Feel free to talk about your Quinn any time you want--we're all here to listen. I am sure he was just beautiful!


----------



## AngelBee (Sep 8, 2004)

Bethany....I am so very sorry about your son Quinn.









Please feel free to post pictures of Quinn. There are alot of loving, wonderful mamas here who have also suffered a loss. I am sure that they would be willing to talk with you anytime.








: I am praying for your family...


----------



## HaveWool~Will Felt (Apr 26, 2004)

Thinking of you mama!!! Sending you lots of healing and gentleness....


----------



## Patti Ann (Dec 2, 2001)

I am so sorry for the loss of your precious Quinn. Thinking of you and your family







We are here for you.

Patti


----------



## HoosierDiaperinMama (Sep 23, 2003)

(((HUGS))) and love to you, mama. This time of year is so hard, not to mention other babies being born into the family. This happened to me as well. My cousin (we are very close) had a baby boy just 2 weeks before I had Reagan. I couldn't bring myself to call her but when I finally did, I felt so much better. She was really having a hard time w/Reagan's death (she felt extremely guilty that she had a healthy baby and I didn't) and I think it both did us a world of good to talk.

I wish you peace, mama. It does get easier.







s


----------



## coralsmom (Apr 1, 2005)

bethany,
i am so sorry to read about the loss of your son. it is so upsetting when yet another wonderful baby leaves us all. the is a lot of support here, many women who are grieving their children in many different stages, so there is usually someone who knows exactly hohw you're feeling. i read your words and believe me, i felt the same thing- i think it is a very 'common' feeling, that desire to ttc another child after you have lost a baby. our daughter coral died a little over 8 months ago just hours before she was born. we were lucky to meet with a grief therapist who really encouraged us to feel all of the emotions, to not bury anything, and to accept the grieving process as a normal and healing thing. i hope you can do the same. i think the birth of your sil's baby would definately be a hard thing for you! it can be very hard for anyone who hasnt lost a child to know what you are feeling, and that just adds to the loneliness and loss. i hope you have some good support around you, and you can always come hear to talk about how you're feeling, or just to read, or to talk about your son- we all would love to listen. have you looked into any pregnancy/infant loss support groups in your area? personally i found that very helpful, because i felt very alone in the experience. i'm thinking of you, and i'm sorry you and your family have had this loss of your son, quinn. love, coralsmom


----------



## taradt (Jun 10, 2003)

I am sorry you are going through this.
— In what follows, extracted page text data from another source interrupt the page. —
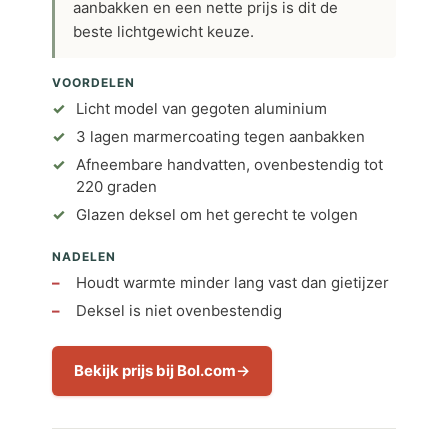
aanbakken en een nette prijs is dit de
beste lichtgewicht keuze.
VOORDELEN
Licht model van gegoten aluminium
3 lagen marmercoating tegen aanbakken
Afneembare handvatten, ovenbestendig tot
220 graden
Glazen deksel om het gerecht te volgen
NADELEN
Houdt warmte minder lang vast dan gietijzer
Deksel is niet ovenbestendig
Bekijk prijs bij Bol.com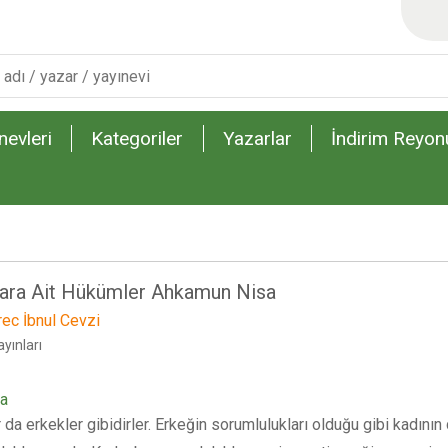
nevleri
Kategoriler
Yazarlar
İndirim Reyon
lara Ait Hükümler Ahkamun Nisa
rec İbnul Cevzi
yınları
ma
 da erkekler gibidirler. Erkeğin sorumlulukları olduğu gibi kadının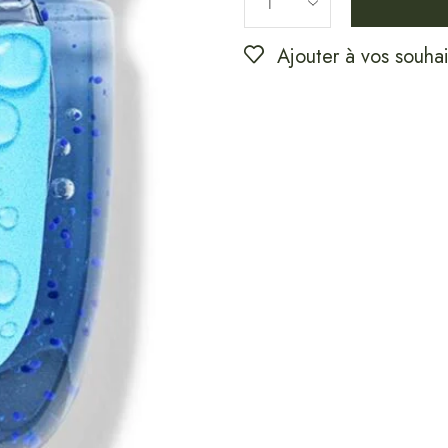
Ajouter à vos souhai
My sister, step-sister and I were all pregnant and due within a month of each other. My baby died, theirs didn't. It has been a hard year as the babies grow and I am constantly reminded of what I don't have







but it does get a little easier, I am now able to hold and look at my nephew (He also lives across the country and that helps) but I was so upset when he was born.

Please feel free to share Quinn here, we are here to help you if you need









tara


----------



## quelindo (May 11, 2005)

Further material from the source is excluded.